She led protests and demonstrations, and helped to found the Brixton Black Women’s Group in 1973, one of Britain’s first networks for black women.
Google Doodles are the changes made to the company’s logo to mark events, anniversaries and significant people.
The temporary design then features for a day on the homepage of the Google browser.
The latest image shows a mural of Morris’s face on the side of a building on Railton Road in Lambeth, south London.
So who was the woman on the wall?
Olive Morris was born in Jamaica in 1953 and moved to London with her family when she was nine.
When she was just 16, she became involved in an incident in which police tried to arrest a diplomat from Nigeria, who had parked his Mercedes on Atlantic Road in Brixton to buy some records.
Historian Angelina Osborne from the Fawcett Society, a charity that campaigns for gender equality and women’s rights, said: “Police officers, thinking the diplomat had stolen the car began to, according to witnesses, arrest him and beat him.
“Olive came forward and physically tried to stop the police from attacking the diplomat, causing the police to turn on her, arrest her and assault her, kicking her in the chest.

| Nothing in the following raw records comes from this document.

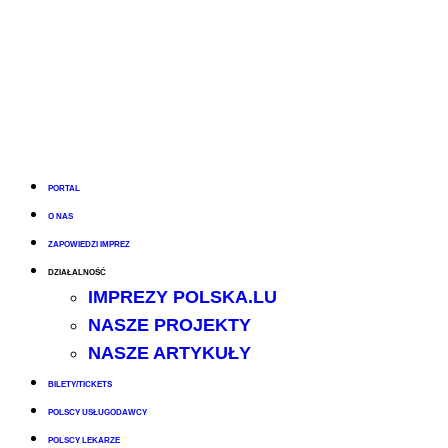
PORTAL
O NAS
ZAPOWIEDZI IMPREZ
DZIAŁALNOŚĆ
IMPREZY POLSKA.LU
NASZE PROJEKTY
NASZE ARTYKUŁY
BILETY/TICKETS
POLSCY USŁUGODAWCY
POLSCY LEKARZE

“This young girl, barely 5ft 2in, took on racist police officers, without thinking about her own safety, because she couldn’t stand by and allow the injustice of an African man being arrested for driving a nice car.
“This was one early incident of Olive’s commitment to challenging oppression.”
According to the Oxford Dictionary of National Biography, this altercation led to Morris being physically assaulted and racially abused by the police and arrested, along with six other people, fined £10, and given a three-month suspended jail sentence.
Morris went to Lavender Hill Primary School and Dick Shepherd School in Tulse Hill and became involved in the British Black Panther Movement in the late 1960s.
Inspired by – but not affiliated with – the American Black Panther Party, the British Black Panthers had a mission to promote self-determination and challenge the British state.
She set up the 121 Railton Road squat in 1973 which served as a local activism hub until 1999, when squatters lost a court case against Lambeth Council. She co-founded the Brixton Black Women’s Group in 1974.
During her student years at Manchester University (1975-78), Morris also became involved in the community struggles in Moss Side, contributing to the formation of the Black Women’s Mutual Aid and the Manchester Black Women’s Co-op.
She then worked at the Brixton Law Centre.
She died aged 27 and is buried in Streatham Vale Cemetery.
In 2009 she was chosen by popular vote as one of the historical figures to feature on a local currency, the Brixton pound. In 2011 the Olive Morris memorial award was launched to give bursaries to young black women.
Matt Cruickshank, who designed the Google Doodle, said: “Olive’s activism took place nearly 50 years ago. My hope is that real, positive change will occur in our current context, and that Olive is remembered as a vital influence in this ongoing fight for equality and justice for all.”